In de loop der miljarden jaren verslechterden de omstandigheden op Mars, en ontwikkelde zich op aarde langzaam maar zeker juist een levensvatbaarder milieu. De meteorietreis van het organische materiaal, van Mars naar de aarde, voltrok zich kennelijk precies op tijd.
Hoenderhok
Een interessant idee, vindt planeetwetenschapper & astrobioloog Inge Loes ten Kate van de Universiteit Utrecht, die zelf ook onderzoek doet naar het ontstaan van leven op Mars. “Maar dat kan je aan Benner ook wel overlaten.”
Benner is een goed en gerenommeerd onderzoeker, benadrukt ze, maar tevens iemand die graag op gezette tijden de knuppel in het hoenderhok gooit. “Hij heeft graag het eerste woord.” Dat de omstandigheden op het Mars van een paar miljard jaar geleden inderdaad gunstig waren om leven te laten ontstaan is onlangs gebleken, vertelt Ten Kate. Metingen van de marsrover ‘Curiosity’ – het onderzoekswagentje dat nu al een jaar rondrijdt op Mars – lieten eind maart al zien dat er destijds zowel organisch materiaal als zuurstof op Mars aanwezig was.
Ockhams scheermes
Toch denkt Ten Kate dat het ontstaan van het leven in eerste instantie op aarde zelf gezocht moet worden. “Volgens het principe van Ockhams scheermes”, zegt ze. Want waarom een ingewikkelde theorie bedenken als het ook eenvoudiger kan?
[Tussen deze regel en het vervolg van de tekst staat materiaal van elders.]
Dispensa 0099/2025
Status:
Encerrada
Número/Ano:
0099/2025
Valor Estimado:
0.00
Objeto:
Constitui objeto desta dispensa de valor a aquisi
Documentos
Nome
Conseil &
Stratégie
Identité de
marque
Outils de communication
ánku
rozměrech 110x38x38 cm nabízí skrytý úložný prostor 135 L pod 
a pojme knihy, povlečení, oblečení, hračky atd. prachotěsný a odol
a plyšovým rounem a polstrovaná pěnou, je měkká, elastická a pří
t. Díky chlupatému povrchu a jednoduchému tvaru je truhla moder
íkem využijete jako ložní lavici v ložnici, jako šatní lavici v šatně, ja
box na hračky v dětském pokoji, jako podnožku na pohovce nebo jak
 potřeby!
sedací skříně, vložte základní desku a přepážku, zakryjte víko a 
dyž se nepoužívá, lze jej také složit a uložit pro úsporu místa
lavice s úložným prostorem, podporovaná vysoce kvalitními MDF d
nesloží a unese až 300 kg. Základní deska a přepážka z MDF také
Dat vindt ook John Heise, als sterrenkundige verbonden aan het ruimteonderzoeksintistuut SRON in Utrecht. “Als je de aarde van vier miljard jaar geleden als één grote bak met water in thermodynamisch evenwicht beschouwt, dan lukt het inderdaad niet om daar leven in te laten ontstaan”, beaamt hij. Verbindingen die in zo’n evenwichtssituatie ontstaan vallen snel weer uiteen. Dan moet je dus wel uitwijken naar een andere lokatie, zoals bijvoorbeeld Mars, om het ontstaan van het leven te verklaren.
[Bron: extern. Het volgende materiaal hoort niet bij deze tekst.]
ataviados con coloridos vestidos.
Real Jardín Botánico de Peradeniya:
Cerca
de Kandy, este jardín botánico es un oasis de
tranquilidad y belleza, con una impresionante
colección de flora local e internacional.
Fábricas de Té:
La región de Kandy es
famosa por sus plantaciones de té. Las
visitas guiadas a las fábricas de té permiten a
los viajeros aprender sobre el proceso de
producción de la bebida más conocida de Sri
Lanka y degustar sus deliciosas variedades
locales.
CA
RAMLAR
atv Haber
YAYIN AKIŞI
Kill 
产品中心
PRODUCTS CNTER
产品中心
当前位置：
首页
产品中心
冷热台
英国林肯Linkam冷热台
Ook op aarde waren er echter bijzondere plekken met uitzonderlijke omstandigheden, die niet in thermodynamisch evenwicht waren, en waarin veel mineralen in bovengemiddelde concentraties voorkwamen. “Dat dit kraamkamers waren op aarde ligt meer voor de hand dan het idee om de geboorte van het leven naar Mars te laten verhuizen.”
Hydrothermale bronnen
Michael Russell, onderzoeker bij de NASA, wil niet op de lezing van Benner reageren, maar heeft wel een idee waar die kraamkamers op aarde zich bevonden: Bij alkalische (basische) hydrothermale bronnen, op de bodem van de relatief zure oceaan. Hier kwamen hete vloeistoffen uit de diepe aarde door spleten in de zeebodem omhoog, en brachten waterstof, sulfiden, ammoniak en ook het essentiële molybdeen met zich mee. Het verschil in samenstelling tussen de vloeistoffen uit de bronnen en het omringende oceaanwater fungeerde als een batterij die het mogelijk maakte om orde aan te brengen in de chaos van ingrediënten waaruit het leven ontstond, denkt Russell.
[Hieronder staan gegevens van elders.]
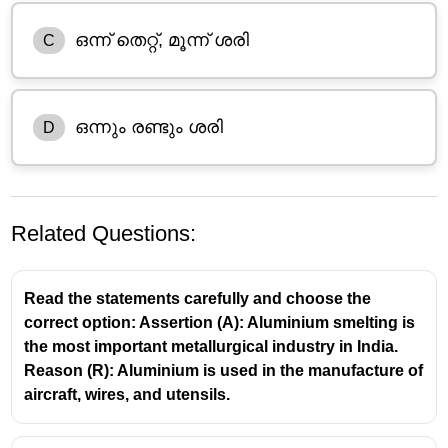
ഒന്ന് തെറ്റ്, മൂന്ന് ശരി
C
ഒന്നും രണ്ടും ശരി
D
Related Questions:
Read the statements carefully and choose the
correct option: Assertion (A): Aluminium smelting is
the most important metallurgical industry in India.
Reason (R): Aluminium is used in the manufacture of
aircraft, wires, and utensils.
ആർട്ടിക്കിൾ 352 പ്രകാരം, യുദ്ധം, ബാഹ്യമായ
ആക്രമണം, അല്ലെങ്കിൽ സായുധകലാപം
എന്നിവയിലൂടെ ഇന്ത്യയുടെ അല്ലെങ്കിൽ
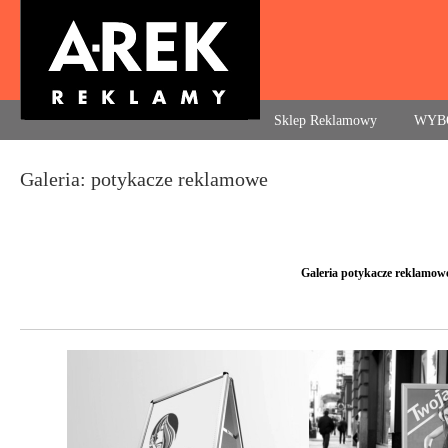
Agencja reklamowa. Reklama – usługi, druk
Sklep Reklamowy
WYB
Navigation
Galeria: potykacze reklamowe
Galeria potykacze reklamowe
De stoffen die neerslaan in een dergelijke omgeving vormen bovendien een soort membranen, waardoor chemische reacties afgeschermd van de buitenwereld plaats konden vinden. Russell’s hypothese won aan kracht in het jaar 2000, toen de alkalische onderzeebron Lost City werd ontdekt in de Atlantische Oceaan. Het bleek een moderne versie te zijn van de bronnen die Russell zich altijd had voorgesteld, en het wemelde er van de micro-organismen. Bovendien waren in de afzettingen rond deze bron inderdaad een soort anorganische membranen ontstaan, waarin water nauwelijks chemisch actief was. “Dus droge plekken op aarde waren ook al niet nodig”, aldus Russell.
Dat je ‘s ochtends in de spiegel een afstammeling van een Marsmannetje of -vrouwtje in de ogen kijkt is dus al met al best mogelijk, maar het zou net zo goed een nakomeling van een diepzeevulkaanbeestje kunnen zijn.